Work task: With the first line below as the start and the line containing "ich humory może" as the end, copy every line between them exactly, ends included.

Provided material:
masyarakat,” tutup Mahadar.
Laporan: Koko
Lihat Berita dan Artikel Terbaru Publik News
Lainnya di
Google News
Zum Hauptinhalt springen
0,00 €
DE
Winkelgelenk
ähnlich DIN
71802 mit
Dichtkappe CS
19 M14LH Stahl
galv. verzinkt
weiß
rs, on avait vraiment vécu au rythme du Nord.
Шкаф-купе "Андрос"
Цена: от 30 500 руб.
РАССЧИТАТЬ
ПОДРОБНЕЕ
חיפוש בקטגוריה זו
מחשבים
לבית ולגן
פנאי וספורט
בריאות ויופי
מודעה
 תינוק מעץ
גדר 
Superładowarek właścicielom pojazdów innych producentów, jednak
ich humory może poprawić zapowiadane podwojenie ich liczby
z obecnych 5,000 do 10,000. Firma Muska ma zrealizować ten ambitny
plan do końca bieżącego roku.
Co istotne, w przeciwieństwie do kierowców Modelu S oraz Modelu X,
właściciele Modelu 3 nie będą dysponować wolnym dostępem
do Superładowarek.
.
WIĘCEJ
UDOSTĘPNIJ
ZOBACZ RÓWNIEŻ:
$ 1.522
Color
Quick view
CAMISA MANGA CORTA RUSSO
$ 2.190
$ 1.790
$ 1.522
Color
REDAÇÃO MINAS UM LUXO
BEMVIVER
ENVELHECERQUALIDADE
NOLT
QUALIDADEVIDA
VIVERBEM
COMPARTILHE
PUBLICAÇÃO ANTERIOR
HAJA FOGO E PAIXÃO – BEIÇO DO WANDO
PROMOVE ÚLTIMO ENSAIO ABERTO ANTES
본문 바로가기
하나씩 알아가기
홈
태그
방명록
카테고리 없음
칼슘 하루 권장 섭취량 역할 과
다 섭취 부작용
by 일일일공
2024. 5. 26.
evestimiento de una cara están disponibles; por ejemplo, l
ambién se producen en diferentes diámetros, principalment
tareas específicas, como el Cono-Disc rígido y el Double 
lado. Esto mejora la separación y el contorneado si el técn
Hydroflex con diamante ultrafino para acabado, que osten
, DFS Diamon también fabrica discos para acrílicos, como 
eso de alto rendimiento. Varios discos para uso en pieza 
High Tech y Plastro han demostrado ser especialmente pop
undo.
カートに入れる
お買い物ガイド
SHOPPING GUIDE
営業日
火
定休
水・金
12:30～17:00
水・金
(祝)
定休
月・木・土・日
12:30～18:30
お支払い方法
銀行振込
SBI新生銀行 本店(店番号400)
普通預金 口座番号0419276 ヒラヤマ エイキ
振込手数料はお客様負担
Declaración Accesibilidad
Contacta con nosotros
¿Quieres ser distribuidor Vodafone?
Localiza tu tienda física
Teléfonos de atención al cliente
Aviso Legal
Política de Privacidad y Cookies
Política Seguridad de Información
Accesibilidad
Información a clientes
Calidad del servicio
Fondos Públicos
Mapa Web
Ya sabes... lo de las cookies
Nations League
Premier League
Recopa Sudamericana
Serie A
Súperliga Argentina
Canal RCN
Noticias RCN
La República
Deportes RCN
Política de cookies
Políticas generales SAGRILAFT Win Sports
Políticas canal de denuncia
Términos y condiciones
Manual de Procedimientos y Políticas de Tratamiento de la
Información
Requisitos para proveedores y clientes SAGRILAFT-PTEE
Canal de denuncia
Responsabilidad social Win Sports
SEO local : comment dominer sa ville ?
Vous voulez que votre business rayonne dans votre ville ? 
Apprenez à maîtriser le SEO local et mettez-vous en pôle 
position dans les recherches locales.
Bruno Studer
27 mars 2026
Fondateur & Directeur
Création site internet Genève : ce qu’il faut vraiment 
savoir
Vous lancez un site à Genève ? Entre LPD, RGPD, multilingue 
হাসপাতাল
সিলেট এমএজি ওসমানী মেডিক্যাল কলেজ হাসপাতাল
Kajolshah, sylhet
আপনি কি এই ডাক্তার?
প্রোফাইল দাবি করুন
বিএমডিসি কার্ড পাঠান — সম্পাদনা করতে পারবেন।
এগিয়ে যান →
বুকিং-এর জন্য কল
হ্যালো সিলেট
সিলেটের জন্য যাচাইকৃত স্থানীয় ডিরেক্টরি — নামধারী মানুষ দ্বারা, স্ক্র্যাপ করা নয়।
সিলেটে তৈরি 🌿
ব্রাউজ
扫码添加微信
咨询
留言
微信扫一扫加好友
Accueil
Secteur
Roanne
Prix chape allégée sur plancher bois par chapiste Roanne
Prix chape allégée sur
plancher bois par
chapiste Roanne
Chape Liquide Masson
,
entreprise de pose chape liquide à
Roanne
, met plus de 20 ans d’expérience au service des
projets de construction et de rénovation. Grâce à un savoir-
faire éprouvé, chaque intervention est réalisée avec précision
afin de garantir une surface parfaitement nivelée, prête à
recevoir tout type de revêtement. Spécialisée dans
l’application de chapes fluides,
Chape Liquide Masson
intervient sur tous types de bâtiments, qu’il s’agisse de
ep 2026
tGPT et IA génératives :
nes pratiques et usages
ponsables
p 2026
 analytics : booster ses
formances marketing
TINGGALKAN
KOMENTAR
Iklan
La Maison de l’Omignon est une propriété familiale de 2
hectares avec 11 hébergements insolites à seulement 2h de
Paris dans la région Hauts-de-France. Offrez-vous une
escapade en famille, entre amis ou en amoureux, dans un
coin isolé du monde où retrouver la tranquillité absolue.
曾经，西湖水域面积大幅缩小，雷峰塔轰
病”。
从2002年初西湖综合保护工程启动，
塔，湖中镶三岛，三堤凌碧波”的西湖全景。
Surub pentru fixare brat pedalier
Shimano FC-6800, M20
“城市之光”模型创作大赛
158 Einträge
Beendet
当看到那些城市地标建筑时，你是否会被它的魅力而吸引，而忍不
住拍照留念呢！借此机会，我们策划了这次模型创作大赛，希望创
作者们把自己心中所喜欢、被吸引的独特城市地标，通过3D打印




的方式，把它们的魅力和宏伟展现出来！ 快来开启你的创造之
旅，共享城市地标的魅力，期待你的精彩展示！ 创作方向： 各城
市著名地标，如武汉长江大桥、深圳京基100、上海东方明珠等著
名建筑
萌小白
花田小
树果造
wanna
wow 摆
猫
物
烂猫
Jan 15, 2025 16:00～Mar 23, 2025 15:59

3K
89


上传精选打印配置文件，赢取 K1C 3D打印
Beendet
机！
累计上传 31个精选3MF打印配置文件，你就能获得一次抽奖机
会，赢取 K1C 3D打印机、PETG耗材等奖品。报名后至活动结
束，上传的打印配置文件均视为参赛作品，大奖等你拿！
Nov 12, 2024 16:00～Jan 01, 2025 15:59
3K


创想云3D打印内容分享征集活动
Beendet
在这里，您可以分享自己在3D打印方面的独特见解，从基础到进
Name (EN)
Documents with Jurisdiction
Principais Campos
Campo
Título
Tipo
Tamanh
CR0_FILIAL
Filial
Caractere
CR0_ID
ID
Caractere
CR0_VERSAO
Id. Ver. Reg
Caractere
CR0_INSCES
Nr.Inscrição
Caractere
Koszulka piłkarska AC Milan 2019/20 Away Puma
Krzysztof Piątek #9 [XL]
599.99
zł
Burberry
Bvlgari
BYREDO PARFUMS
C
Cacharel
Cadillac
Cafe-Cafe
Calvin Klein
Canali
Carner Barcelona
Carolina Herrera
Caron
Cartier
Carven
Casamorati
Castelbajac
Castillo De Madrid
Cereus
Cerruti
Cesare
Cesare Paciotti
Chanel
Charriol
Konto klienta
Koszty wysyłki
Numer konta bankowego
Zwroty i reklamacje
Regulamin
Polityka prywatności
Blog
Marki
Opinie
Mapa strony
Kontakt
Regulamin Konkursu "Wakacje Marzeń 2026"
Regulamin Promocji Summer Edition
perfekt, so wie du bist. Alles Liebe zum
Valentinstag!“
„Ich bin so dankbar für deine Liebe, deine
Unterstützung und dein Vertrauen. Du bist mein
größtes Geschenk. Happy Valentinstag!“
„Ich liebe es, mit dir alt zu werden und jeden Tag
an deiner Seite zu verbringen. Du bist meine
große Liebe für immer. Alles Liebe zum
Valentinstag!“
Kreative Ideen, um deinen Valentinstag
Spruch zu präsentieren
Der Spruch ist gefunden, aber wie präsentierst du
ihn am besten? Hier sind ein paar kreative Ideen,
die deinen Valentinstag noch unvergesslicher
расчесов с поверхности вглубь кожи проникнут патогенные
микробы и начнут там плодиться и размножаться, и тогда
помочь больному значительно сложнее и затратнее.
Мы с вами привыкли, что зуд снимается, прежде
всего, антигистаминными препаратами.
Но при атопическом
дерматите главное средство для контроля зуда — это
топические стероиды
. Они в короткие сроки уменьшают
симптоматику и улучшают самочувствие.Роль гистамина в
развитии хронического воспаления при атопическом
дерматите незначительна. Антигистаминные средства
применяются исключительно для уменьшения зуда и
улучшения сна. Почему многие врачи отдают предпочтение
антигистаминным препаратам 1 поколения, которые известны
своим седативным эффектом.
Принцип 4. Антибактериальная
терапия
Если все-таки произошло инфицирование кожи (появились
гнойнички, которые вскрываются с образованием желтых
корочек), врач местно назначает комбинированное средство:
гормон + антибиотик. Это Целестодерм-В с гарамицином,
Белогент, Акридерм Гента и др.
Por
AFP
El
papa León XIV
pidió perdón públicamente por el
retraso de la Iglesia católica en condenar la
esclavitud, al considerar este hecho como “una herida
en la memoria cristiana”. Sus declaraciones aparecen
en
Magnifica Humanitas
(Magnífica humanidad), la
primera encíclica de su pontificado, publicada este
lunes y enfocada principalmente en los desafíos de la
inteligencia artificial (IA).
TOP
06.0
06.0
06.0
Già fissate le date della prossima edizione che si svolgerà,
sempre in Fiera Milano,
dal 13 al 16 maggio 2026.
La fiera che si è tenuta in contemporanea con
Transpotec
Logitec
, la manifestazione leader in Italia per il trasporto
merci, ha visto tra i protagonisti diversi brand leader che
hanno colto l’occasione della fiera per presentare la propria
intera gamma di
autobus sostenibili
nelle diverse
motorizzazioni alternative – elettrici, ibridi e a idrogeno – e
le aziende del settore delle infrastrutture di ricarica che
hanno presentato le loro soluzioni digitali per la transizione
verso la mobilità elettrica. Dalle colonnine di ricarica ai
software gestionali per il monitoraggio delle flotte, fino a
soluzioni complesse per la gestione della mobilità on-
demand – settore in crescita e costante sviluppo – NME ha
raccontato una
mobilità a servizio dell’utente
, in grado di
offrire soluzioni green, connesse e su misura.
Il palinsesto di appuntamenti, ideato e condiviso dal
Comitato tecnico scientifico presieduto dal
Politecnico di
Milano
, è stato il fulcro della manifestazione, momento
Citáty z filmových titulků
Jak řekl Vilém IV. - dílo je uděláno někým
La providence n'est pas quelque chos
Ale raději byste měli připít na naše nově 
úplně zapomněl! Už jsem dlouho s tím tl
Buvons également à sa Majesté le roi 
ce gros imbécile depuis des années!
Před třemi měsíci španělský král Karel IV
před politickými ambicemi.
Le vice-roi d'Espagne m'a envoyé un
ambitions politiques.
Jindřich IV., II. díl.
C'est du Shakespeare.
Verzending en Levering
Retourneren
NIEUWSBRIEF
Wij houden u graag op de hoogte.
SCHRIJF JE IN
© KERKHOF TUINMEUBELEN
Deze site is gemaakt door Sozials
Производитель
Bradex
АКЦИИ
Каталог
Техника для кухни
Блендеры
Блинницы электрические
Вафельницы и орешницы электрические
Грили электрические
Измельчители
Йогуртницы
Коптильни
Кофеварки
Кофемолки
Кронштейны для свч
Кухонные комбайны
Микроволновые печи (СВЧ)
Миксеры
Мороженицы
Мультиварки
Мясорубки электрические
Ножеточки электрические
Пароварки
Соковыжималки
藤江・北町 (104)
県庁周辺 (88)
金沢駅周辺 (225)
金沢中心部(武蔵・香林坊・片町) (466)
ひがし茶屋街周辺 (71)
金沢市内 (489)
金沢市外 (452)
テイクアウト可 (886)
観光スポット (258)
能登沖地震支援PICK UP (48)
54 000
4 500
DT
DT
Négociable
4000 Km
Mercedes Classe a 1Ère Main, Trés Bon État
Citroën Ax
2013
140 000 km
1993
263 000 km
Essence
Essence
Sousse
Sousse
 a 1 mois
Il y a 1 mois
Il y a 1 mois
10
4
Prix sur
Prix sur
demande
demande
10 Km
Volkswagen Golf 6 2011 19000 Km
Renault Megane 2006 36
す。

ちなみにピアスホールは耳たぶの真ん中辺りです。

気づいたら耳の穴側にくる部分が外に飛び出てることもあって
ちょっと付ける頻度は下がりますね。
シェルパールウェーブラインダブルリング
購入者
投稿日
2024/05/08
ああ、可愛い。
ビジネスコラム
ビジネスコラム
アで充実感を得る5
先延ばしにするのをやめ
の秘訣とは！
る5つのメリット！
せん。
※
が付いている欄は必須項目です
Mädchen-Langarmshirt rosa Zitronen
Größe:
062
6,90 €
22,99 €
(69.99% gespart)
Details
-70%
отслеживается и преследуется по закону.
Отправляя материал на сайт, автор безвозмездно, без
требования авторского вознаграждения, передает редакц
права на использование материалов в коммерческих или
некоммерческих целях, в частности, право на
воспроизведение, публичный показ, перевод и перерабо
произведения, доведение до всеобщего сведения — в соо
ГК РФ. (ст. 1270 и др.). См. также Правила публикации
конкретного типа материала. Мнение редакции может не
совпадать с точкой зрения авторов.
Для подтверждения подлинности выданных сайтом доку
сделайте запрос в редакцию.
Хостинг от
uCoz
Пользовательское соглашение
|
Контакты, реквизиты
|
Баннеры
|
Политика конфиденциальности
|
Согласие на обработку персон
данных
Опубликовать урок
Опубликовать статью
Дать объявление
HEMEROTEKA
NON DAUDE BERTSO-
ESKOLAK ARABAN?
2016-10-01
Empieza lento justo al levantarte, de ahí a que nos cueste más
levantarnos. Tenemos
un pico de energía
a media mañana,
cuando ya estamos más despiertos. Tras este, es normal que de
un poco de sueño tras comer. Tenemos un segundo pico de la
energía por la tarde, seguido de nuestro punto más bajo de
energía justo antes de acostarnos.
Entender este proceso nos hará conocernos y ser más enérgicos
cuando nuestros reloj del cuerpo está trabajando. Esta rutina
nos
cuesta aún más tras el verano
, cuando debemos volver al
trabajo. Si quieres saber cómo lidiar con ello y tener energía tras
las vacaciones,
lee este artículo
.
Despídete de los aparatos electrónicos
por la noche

Task output:
masyarakat,” tutup Mahadar.
Laporan: Koko
Lihat Berita dan Artikel Terbaru Publik News
Lainnya di
Google News
Zum Hauptinhalt springen
0,00 €
DE
Winkelgelenk
ähnlich DIN
71802 mit
Dichtkappe CS
19 M14LH Stahl
galv. verzinkt
weiß
rs, on avait vraiment vécu au rythme du Nord.
Шкаф-купе "Андрос"
Цена: от 30 500 руб.
РАССЧИТАТЬ
ПОДРОБНЕЕ
חיפוש בקטגוריה זו
מחשבים
לבית ולגן
פנאי וספורט
בריאות ויופי
מודעה
 תינוק מעץ
גדר 
Superładowarek właścicielom pojazdów innych producentów, jednak
ich humory może poprawić zapowiadane podwojenie ich liczby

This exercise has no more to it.